The task ▸ Reproduce the entries word for word, and omit any picture you find in them.
Given records Block Start
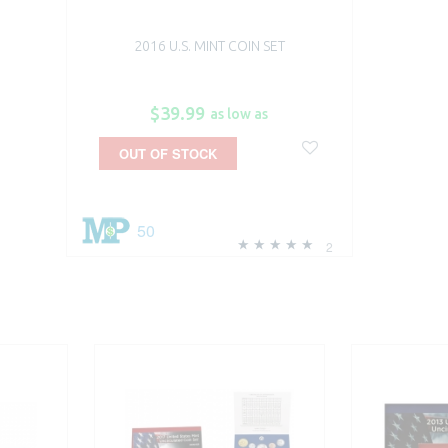
2016 U.S. MINT COIN SET
$39.99
as low as
OUT OF STOCK
50
2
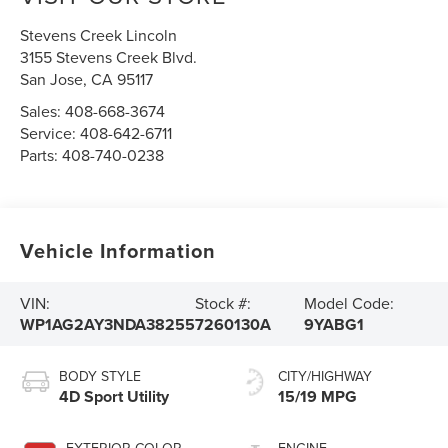
Stevens Creek Lincoln
3155 Stevens Creek Blvd.
San Jose
,
CA
95117
Sales:
408-668-3674
Service:
408-642-6711
Parts:
408-740-0238
Vehicle Information
VIN:
Stock #:
Model Code:
WP1AG2AY3NDA38255
7260130A
9YABG1
BODY STYLE
CITY/HIGHWAY
4D Sport Utility
15/19 MPG
EXTERIOR COLOR
ENGINE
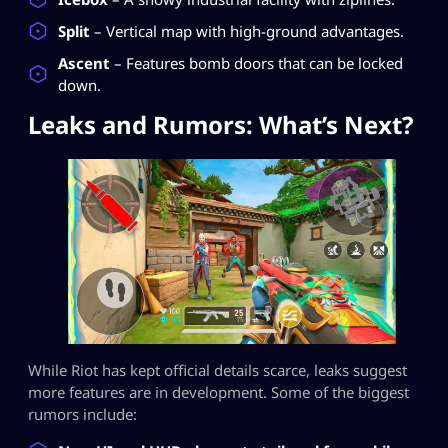
Split
– Vertical map with high-ground advantages.
Ascent
– Features bomb doors that can be locked
down.
Leaks and Rumors: What’s Next?
While Riot has kept official details scarce, leaks suggest
more features are in development. Some of the biggest
rumors include:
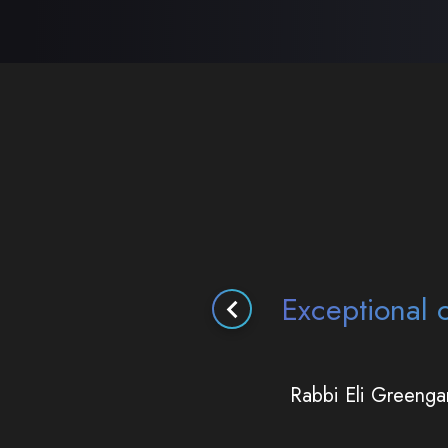
Using their expe
remarkably 
Ra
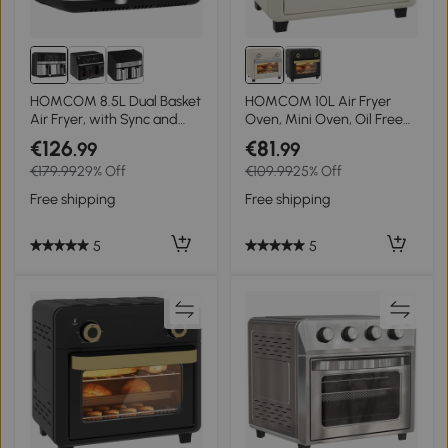
HOMCOM 8.5L Dual Basket
HOMCOM 10L Air Fryer
Air Fryer, with Sync and
Oven, Mini Oven, Oil Free
Multi-Menu Cooking
Cooking, Grill, Roast, Bake,
€126
€81
.99
.99
with Adjustable
€179.99
29% Off
€109.99
25% Off
Temperature, Timer, Touch
Screen, Dishwasher Safe,
Free shipping
Free shipping
1000W, Cream White
5
5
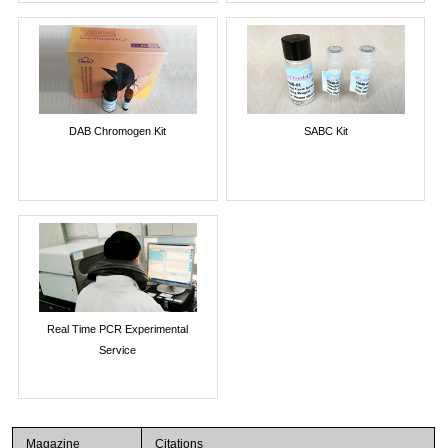
DAB Chromogen Kit
SABC Kit
Real Time PCR Experimental
Service
Magazine
Citations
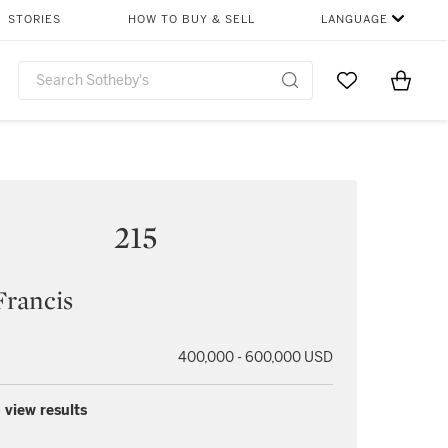
STORIES
HOW TO BUY & SELL
LANGUAGE
Go to My Favor
Items i
0
215
Francis
400,000 - 600,000 USD
 view results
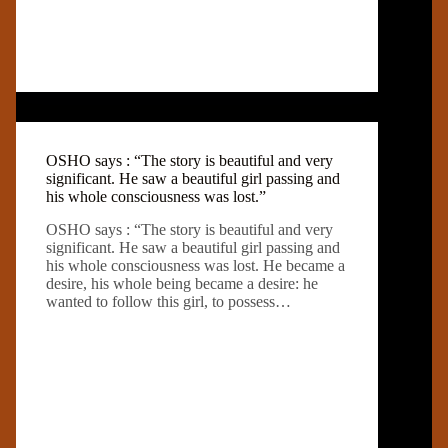
OSHO says : “The story is beautiful and very
significant. He saw a beautiful girl passing and
his whole consciousness was lost.”
OSHO says : “The story is beautiful and very
significant. He saw a beautiful girl passing and
his whole consciousness was lost. He became a
desire, his whole being became a desire: he
wanted to follow this girl, to possess…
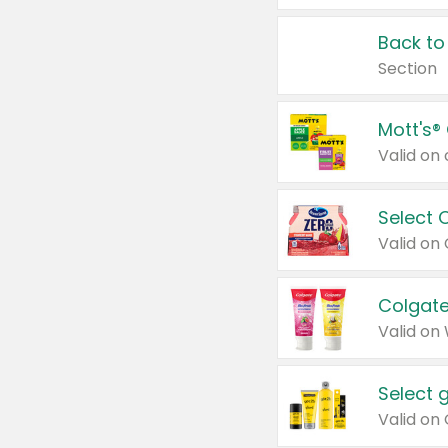
Back to
Section
Mott's®
Select 
Valid on
Colgate
Valid on
Select 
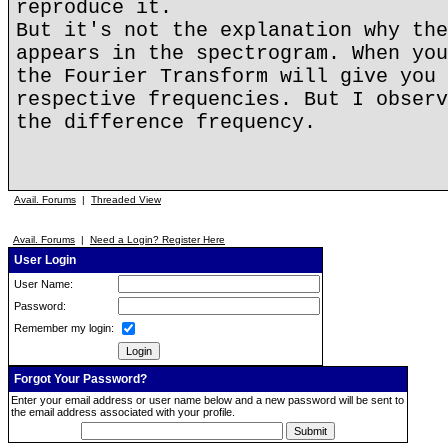
reproduce it.
But it's not the explanation why the
appears in the spectrogram. When you
the Fourier Transform will give you 
respective frequencies. But I observ
the difference frequency.
Avail. Forums
|
Threaded View
Avail. Forums
|
Need a Login? Register Here
User Login
User Name:
Password:
Remember my login:
Forgot Your Password?
Enter your email address or user name below and a new password will be sent to
the email address associated with your profile.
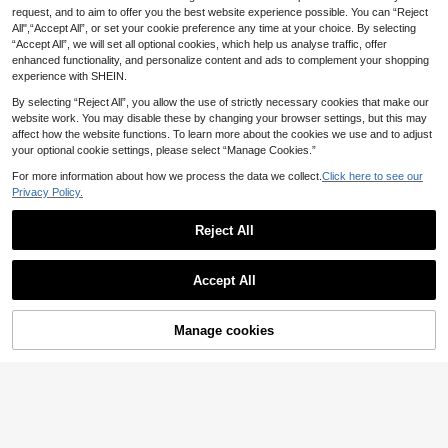
dium Stretch Woven Fabric - Fraye
request, and to aim to offer you the best website experience possible. You can “Reject
SHEIN ICON Women
d Hem Detail, Women Casual Spring
EU Warehouse
All",“Accept All”, or set your cookie preference any time at your choice. By selecting
24
Casual Daily Matching Straight Leg
Fall
.55€
“Accept All”, we will set all optional cookies, which help us analyse traffic, offer
Jeans
enhanced functionality, and personalize content and ads to complement your shopping
experience with SHEIN.
By selecting “Reject All”, you allow the use of strictly necessary cookies that make our
website work. You may disable these by changing your browser settings, but this may
affect how the website functions. To learn more about the cookies we use and to adjust
your optional cookie settings, please select “Manage Cookies.”
For more information about how we process the data we collect.
Click here to see our
Privacy Policy.
Reject All
Accept All
7
SHEIN PETITE
Manage cookies
Add to Cart
9
SHEIN PETITE Wome
EU Warehouse
18
n's Casual Drawstring Waist Straigh
.80€
New Women's Denim Wide Leg Lon
t Leg Washed Denim Jeans ,Petite
24
g Jeans High Quality Casual Pants
.25€
Women
Comfortable Fit For All Seasons , Eff
ortless Style, Quiet Luxury Fall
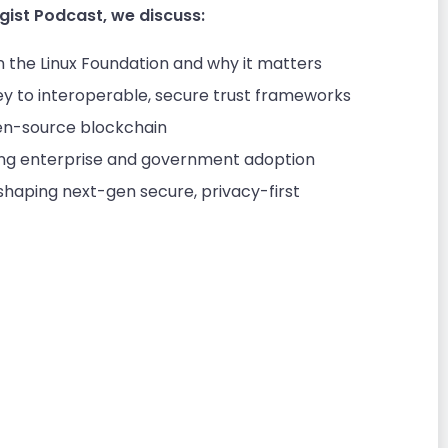
gist Podcast, we discuss:
in the Linux Foundation and why it matters
y to interoperable, secure trust frameworks
n-source blockchain
ving enterprise and government adoption
aping next-gen secure, privacy-first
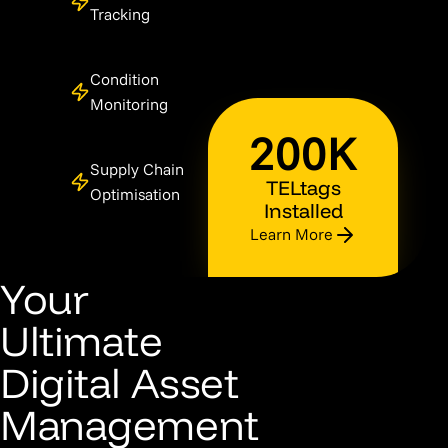
Tracking
Condition
Monitoring
200K
Supply Chain
TELtags
Optimisation
Installed
Learn More
Your
Ultimate
Digital Asset
Management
Given records Block End
Task result ▸
2016 U.S. MINT COIN SET
$39.99
as low as
OUT OF STOCK
50
2
Stevens Creek Lincoln
3155 Stevens Creek Blvd.
San Jose
,
CA
95117
Sales:
408-668-3674
Service:
408-642-6711
Parts:
408-740-0238
Vehicle Information
VIN:
Stock #:
Model Code:
WP1AG2AY3NDA38255
7260130A
9YABG1
BODY STYLE
CITY/HIGHWAY
4D Sport Utility
15/19 MPG
EXTERIOR COLOR
ENGINE
Split
– Vertical map with high-ground advantages.
Ascent
– Features bomb doors that can be locked
down.
Leaks and Rumors: What’s Next?
While Riot has kept official details scarce, leaks suggest
more features are in development. Some of the biggest
rumors include:
Using their expe
remarkably 
Ra
HOMCOM 8.5L Dual Basket
HOMCOM 10L Air Fryer
Air Fryer, with Sync and
Oven, Mini Oven, Oil Free
Multi-Menu Cooking
Cooking, Grill, Roast, Bake,
€126
€81
.99
.99
with Adjustable
€179.99
29% Off
€109.99
25% Off
Temperature, Timer, Touch
Screen, Dishwasher Safe,
Free shipping
Free shipping
1000W, Cream White
5
5
DAB Chromogen Kit
SABC Kit
Real Time PCR Experimental
Service
Magazine
Citations
STORIES
HOW TO BUY & SELL
LANGUAGE
Go to My Favor
Items i
0
215
Francis
400,000 - 600,000 USD
 view results
OSHO says : “The story is beautiful and very
significant. He saw a beautiful girl passing and
his whole consciousness was lost.”
OSHO says : “The story is beautiful and very
significant. He saw a beautiful girl passing and
his whole consciousness was lost. He became a
desire, his whole being became a desire: he
wanted to follow this girl, to possess…
Back to
Section
Mott's®
Select 
Valid on
Colgate
Valid on
Select 
reproduce it.
But it's not the explanation why the
appears in the spectrogram. When you
the Fourier Transform will give you 
respective frequencies. But I observ
the difference frequency.
Avail. Forums
|
Threaded View
Avail. Forums
|
Need a Login? Register Here
User Login
User Name:
Password:
Remember my login:
Forgot Your Password?
Enter your email address or user name below and a new password will be sent to
the email address associated with your profile.
dium Stretch Woven Fabric - Fraye
request, and to aim to offer you the best website experience possible. You can “Reject
SHEIN ICON Women
d Hem Detail, Women Casual Spring
EU Warehouse
All",“Accept All”, or set your cookie preference any time at your choice. By selecting
24
Casual Daily Matching Straight Leg
Fall
.55€
“Accept All”, we will set all optional cookies, which help us analyse traffic, offer
Jeans
enhanced functionality, and personalize content and ads to complement your shopping
experience with SHEIN.
By selecting “Reject All”, you allow the use of strictly necessary cookies that make our
website work. You may disable these by changing your browser settings, but this may
affect how the website functions. To learn more about the cookies we use and to adjust
your optional cookie settings, please select “Manage Cookies.”
For more information about how we process the data we collect.
Click here to see our
Privacy Policy.
Reject All
Accept All
7
SHEIN PETITE
Manage cookies
Add to Cart
9
SHEIN PETITE Wome
EU Warehouse
18
n's Casual Drawstring Waist Straigh
.80€
New Women's Denim Wide Leg Lon
t Leg Washed Denim Jeans ,Petite
24
g Jeans High Quality Casual Pants
.25€
Women
Comfortable Fit For All Seasons , Eff
ortless Style, Quiet Luxury Fall
gist Podcast, we discuss:
in the Linux Foundation and why it matters
y to interoperable, secure trust frameworks
n-source blockchain
ving enterprise and government adoption
aping next-gen secure, privacy-first
Tracking
Condition
Monitoring
200K
Supply Chain
TELtags
Optimisation
Installed
Learn More
Your
Ultimate
Digital Asset
Management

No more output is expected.